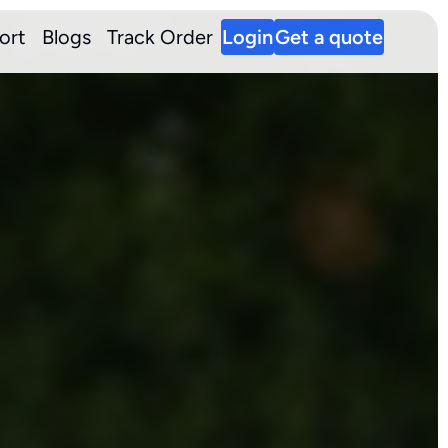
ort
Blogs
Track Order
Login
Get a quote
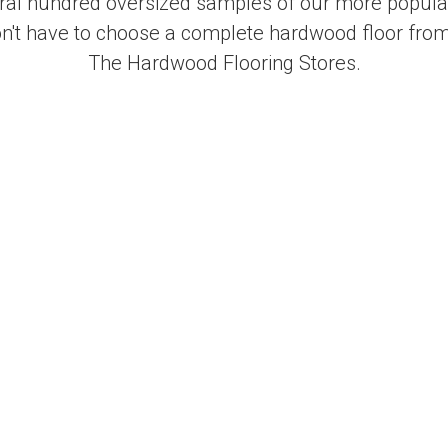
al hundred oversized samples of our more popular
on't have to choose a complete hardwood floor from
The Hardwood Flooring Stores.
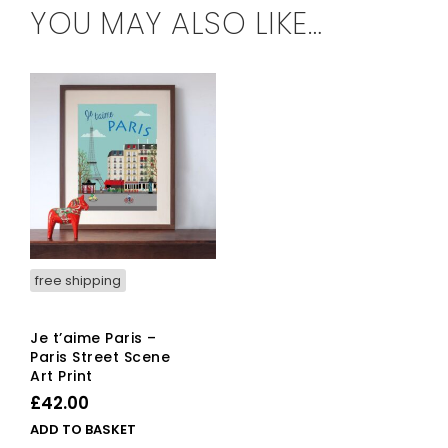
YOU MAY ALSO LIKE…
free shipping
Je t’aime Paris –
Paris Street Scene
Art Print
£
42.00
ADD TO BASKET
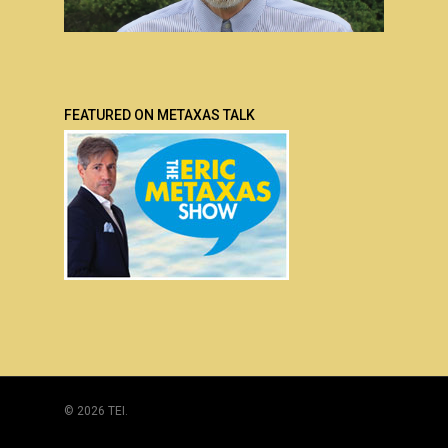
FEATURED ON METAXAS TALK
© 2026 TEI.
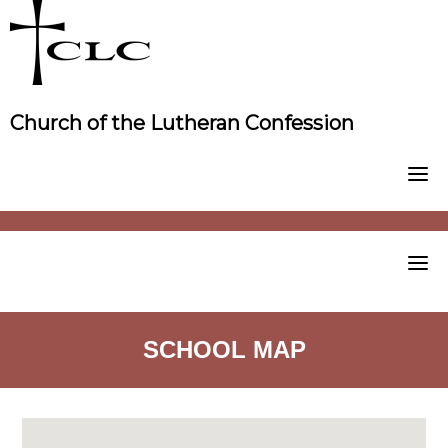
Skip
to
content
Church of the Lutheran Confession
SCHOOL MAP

########

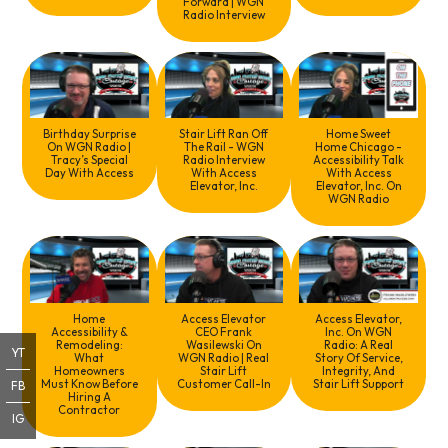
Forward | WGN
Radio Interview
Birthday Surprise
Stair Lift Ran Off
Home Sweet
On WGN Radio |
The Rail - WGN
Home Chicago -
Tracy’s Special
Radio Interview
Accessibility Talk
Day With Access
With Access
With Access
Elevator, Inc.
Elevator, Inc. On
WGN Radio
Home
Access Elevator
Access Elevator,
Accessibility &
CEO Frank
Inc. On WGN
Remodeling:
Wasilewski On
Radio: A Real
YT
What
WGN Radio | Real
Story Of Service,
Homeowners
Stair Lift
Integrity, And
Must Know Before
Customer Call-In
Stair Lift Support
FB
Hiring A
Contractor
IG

########

TASK DIRECTIONS. Within the entries above, find every line where the string "Lift" occurs, and copy it.

SOLUTION TO THIS PROBLEM.
Stair Lift Ran Off
Stair Lift
Stair Lift Support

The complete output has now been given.